PROSTHETIC limb maker Touch Bionics has launched a number of innovative new products at a trade show in Germany which it believes will help people improve their daily lives.

Among the range is a blue-tooth chip which activates the company's bionic hands and fingers into a specific grip.

Those chips can be placed by users in places around their homes or at work where different grips are needed for regular tasks which may include getting cutlery, lifting a kettle or using a computer.

While users will still be able to manually programme their prosthetics the so-called grip chips are said to offer a quick and easy alternative.

Bertolt Meyer, a wearer of the i-limb ultra revolution, said: "As a long-time prosthetic user, grip chips are a significant advance in prosthesis control and grip activation.

"I am able to easily and precisely switch between desired grips based on what I wish to accomplish."

At the OTWorld 2014 International Congress in Leipzig yesterday Touch Bionics also announced a new skin-like covering, called i-limb skin active TS, which lets people manipulate touchscreen devices. The Livingston, West Lothian, company suggested this would be particularly useful for double amputees.

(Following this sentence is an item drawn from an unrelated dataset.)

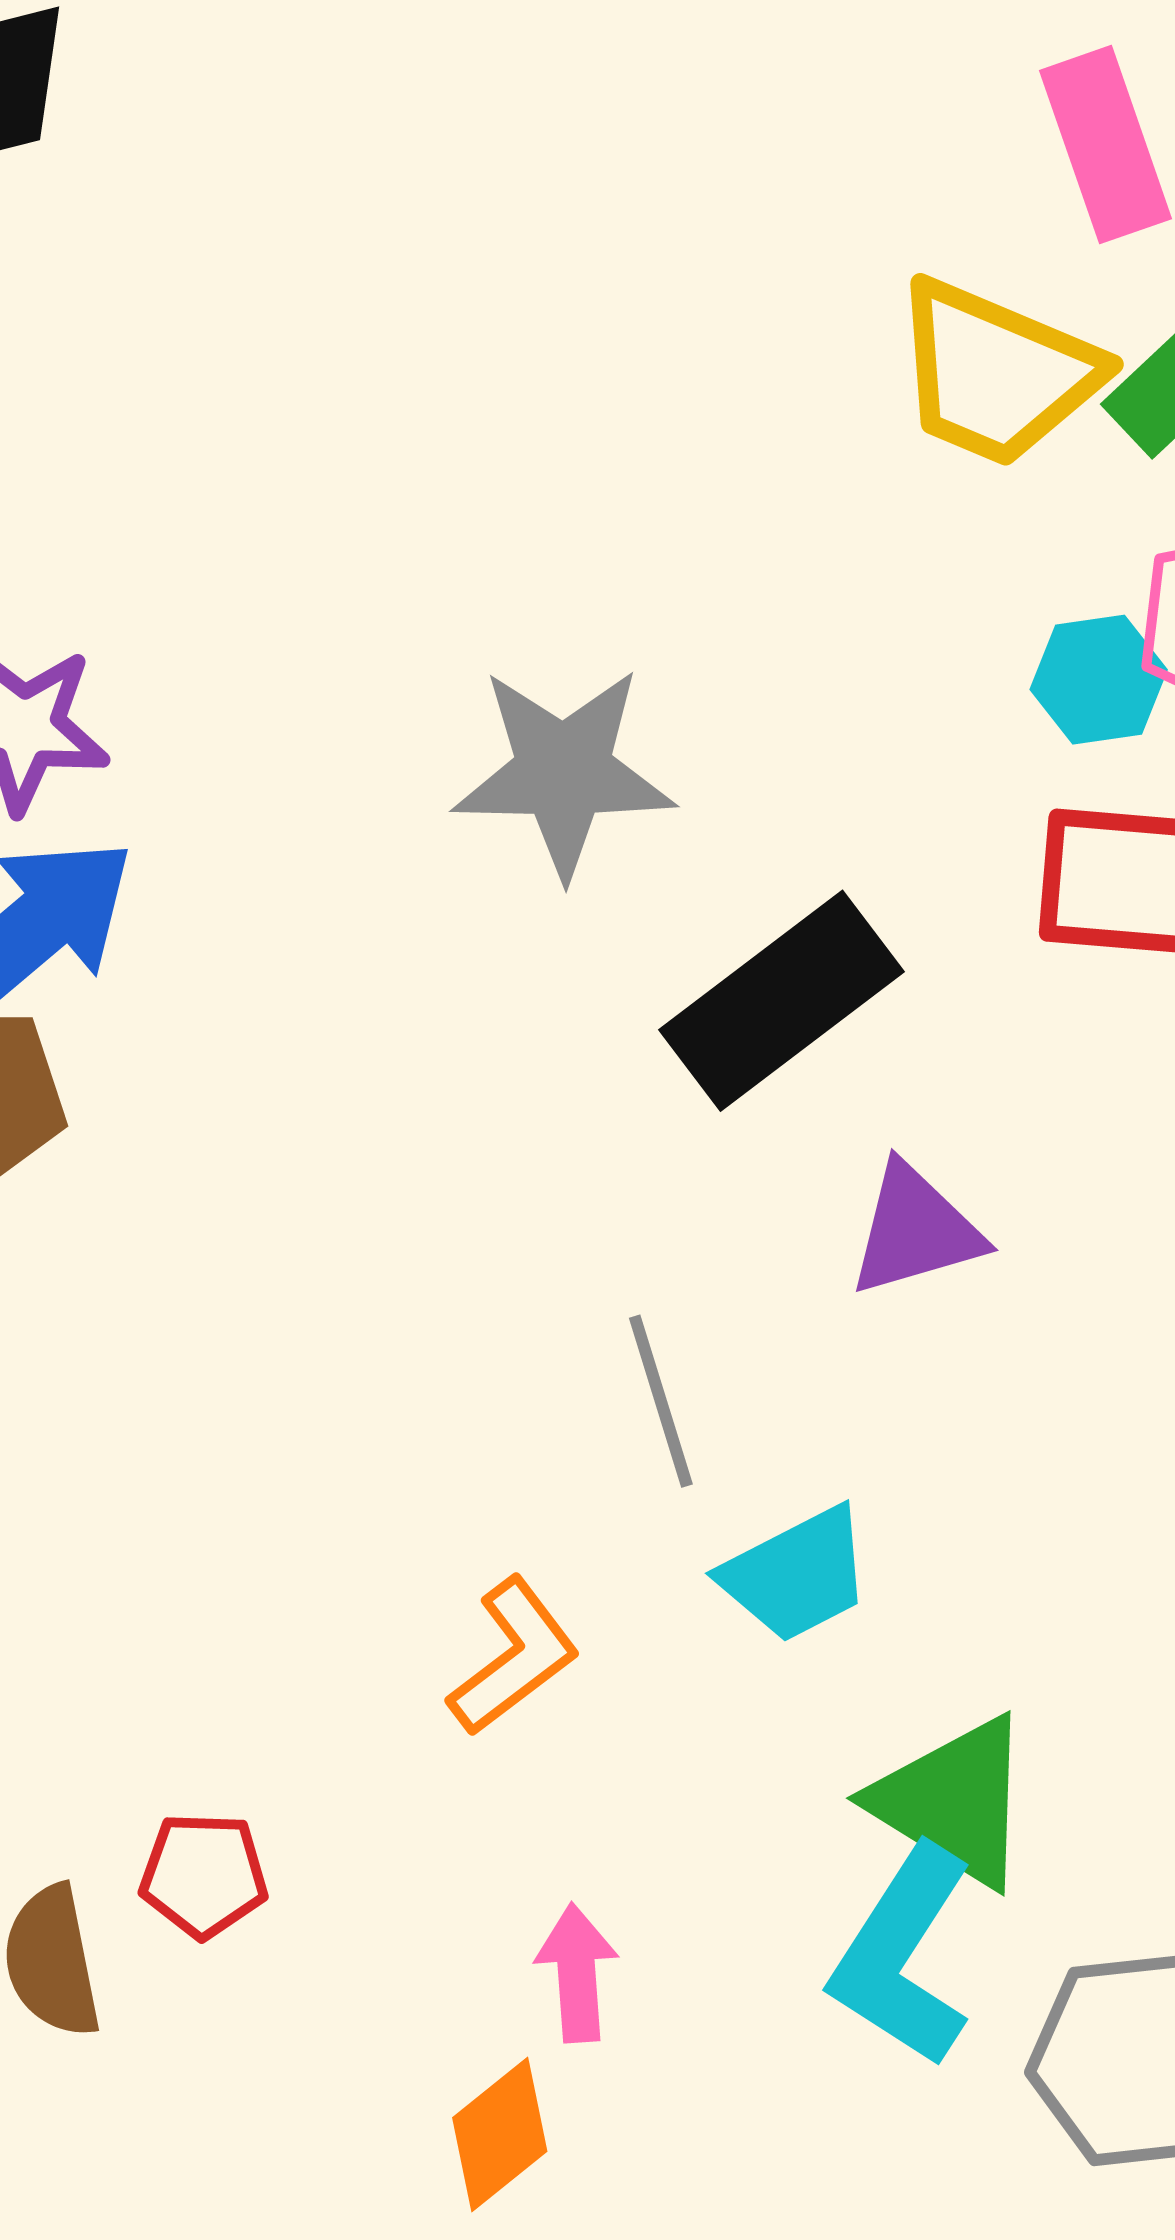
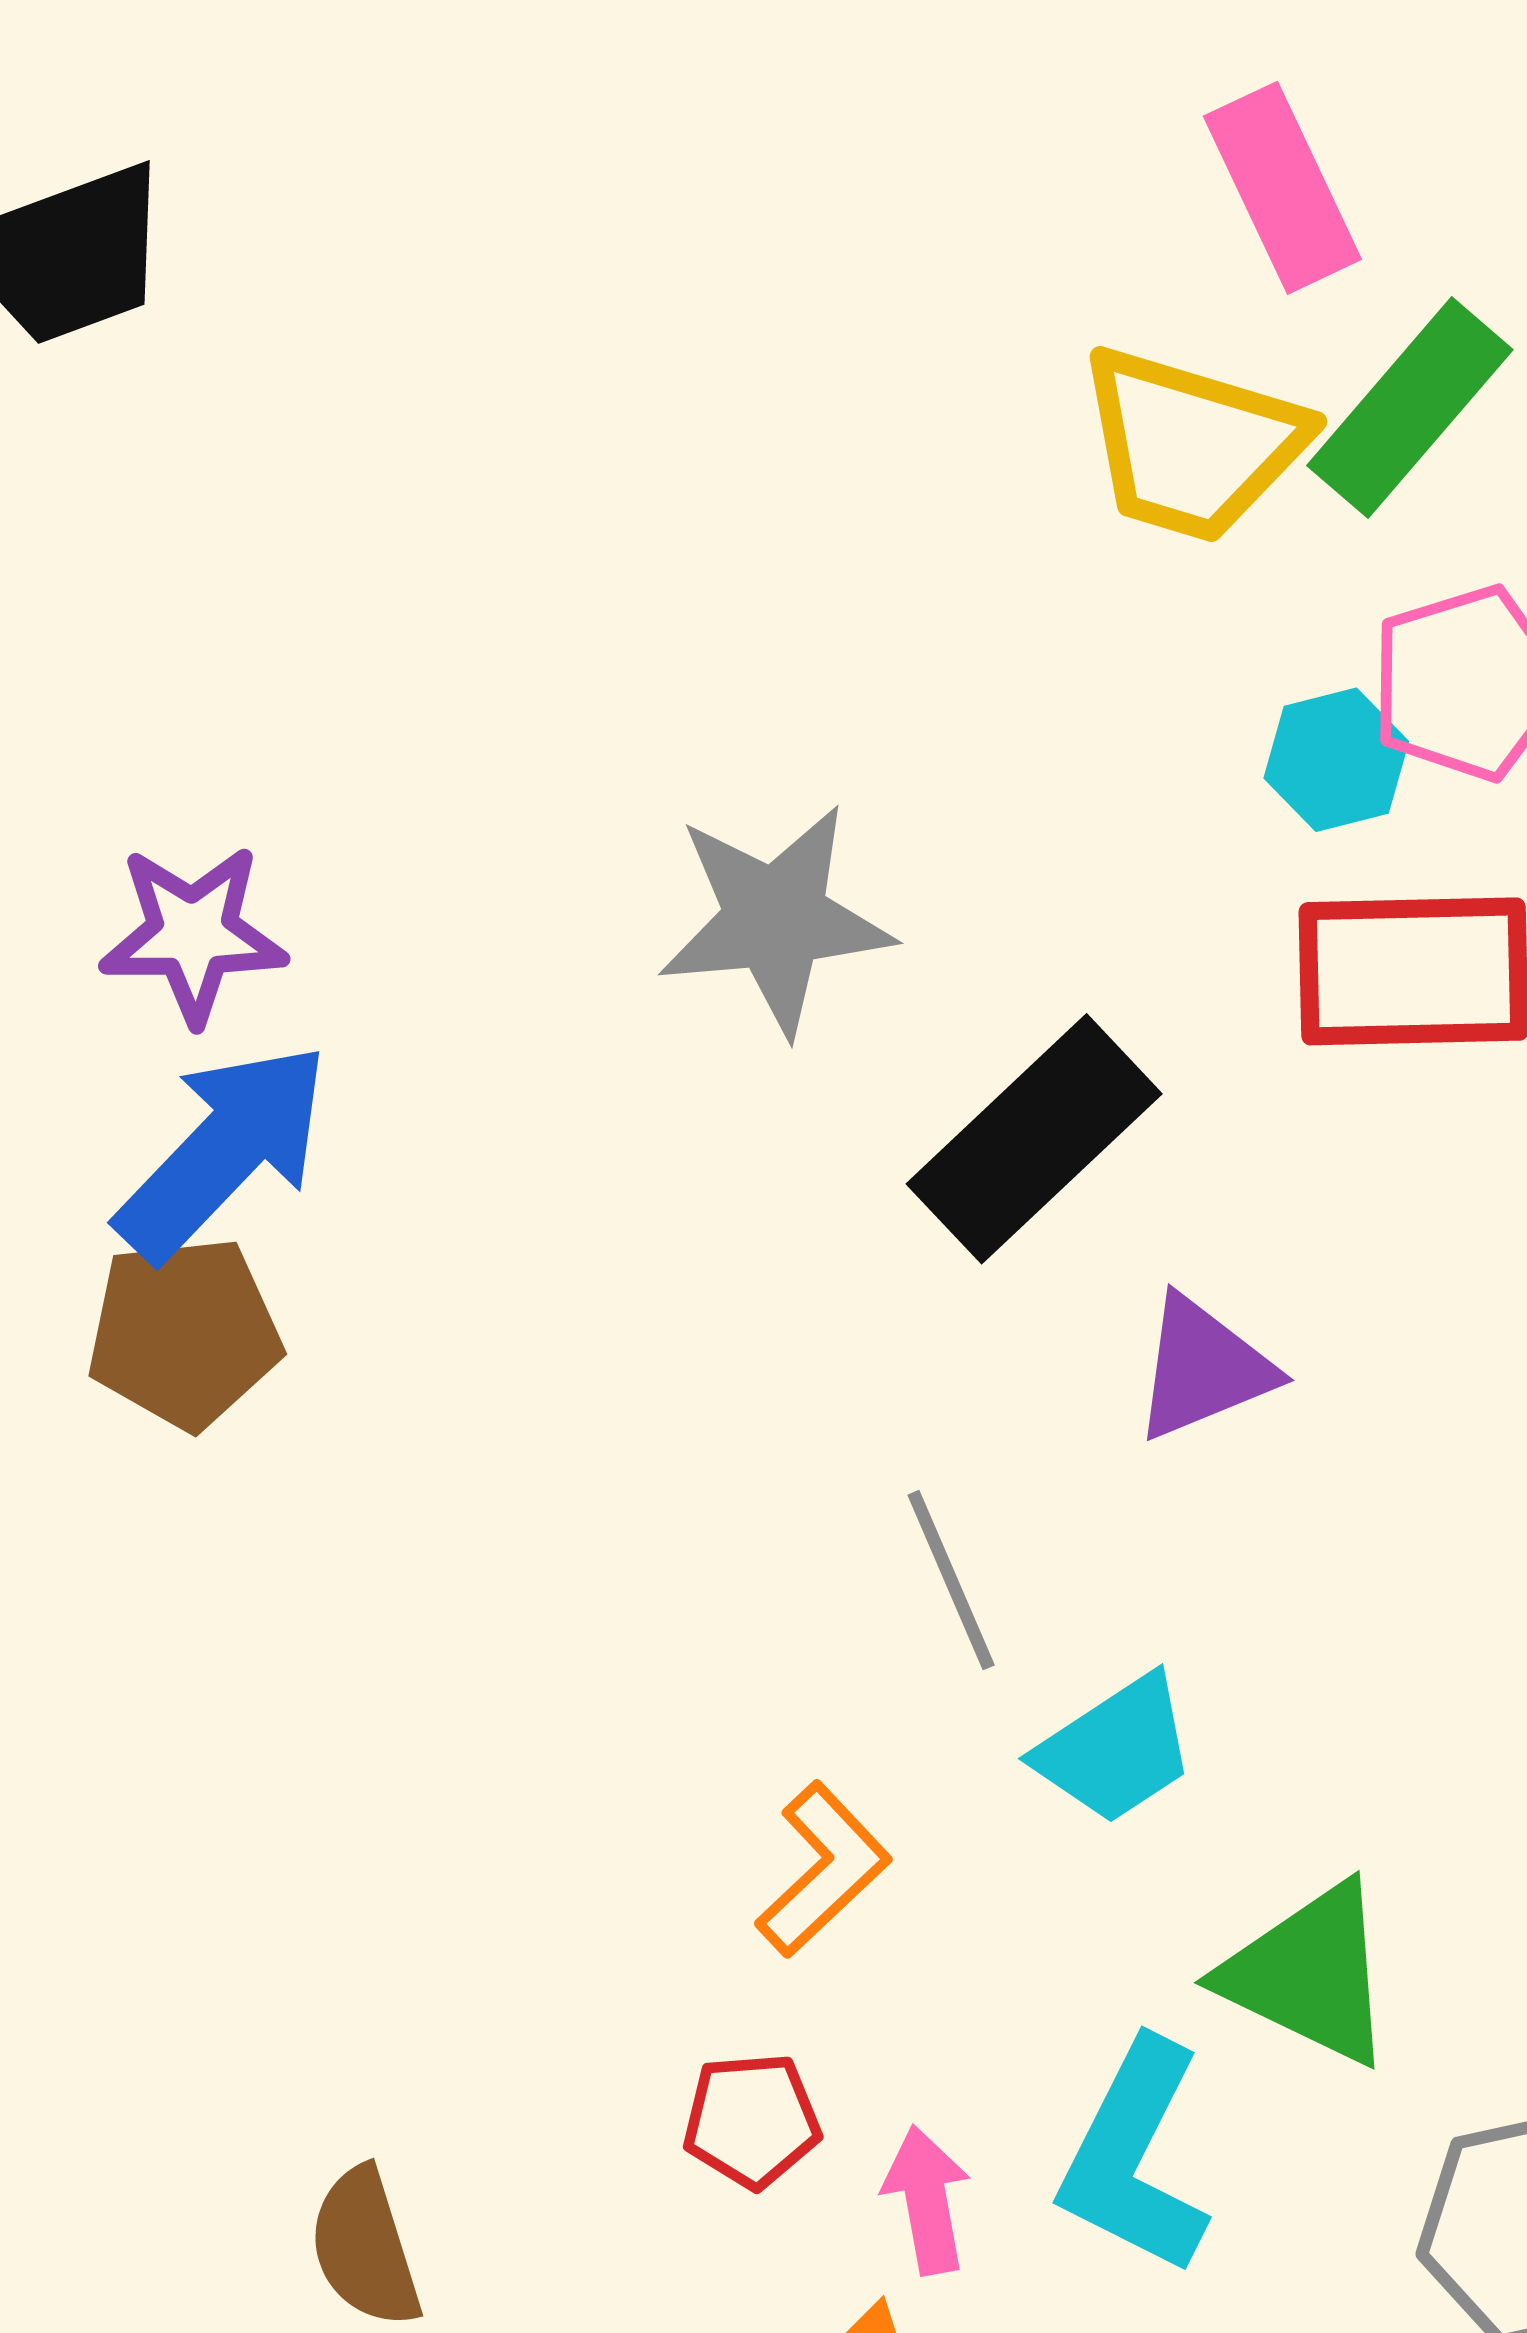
red pentagon: (204, 1875) -> (752, 2120), moved
cyan L-shape: (903, 1956) -> (1134, 2157), moved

Upgrades and improvements to its range of apps, which are used to control its products, were also released including compatibility with devices running the Android software operating system.

Previously the apps, called my grips biosim and my i-limb, were only available to those using Apple technology.

Touch Bionics said the new apps offer a potential to add 12 custom grips which in turn means users can have up to 36 different options to position their prosthetic. Ian Stevens, chief executive, said: "Our grip chips, my grips and i-limb skin active TS are innovative new products which provide significant opportunities for i-limb wearers to precisely control and utilise their bionic hands.

Patients using these technologies can expect to achieve significant improvements in self-esteem and the ability to perform activities of daily living."

The most recent annual accounts for Touch EMAS, which trades as Touch Bionics, showed it was getting closer to profitability and narrowed pre-tax losses from £588,000 to £93,684 in 2013.

That came as revenue grew from a figure of £10.02 million to £12.3m.

The Scottish teenager Patrick Kane became the first person to be fitted with the i-limb ultra-­revolution hand product in April last year.

More than 4,000 Touch Bionics devices are in use around the world, with 95% of its sales made outside the UK.

The company was founded in 2003 by inventor David Gow after it was spun-out from NHS Scotland.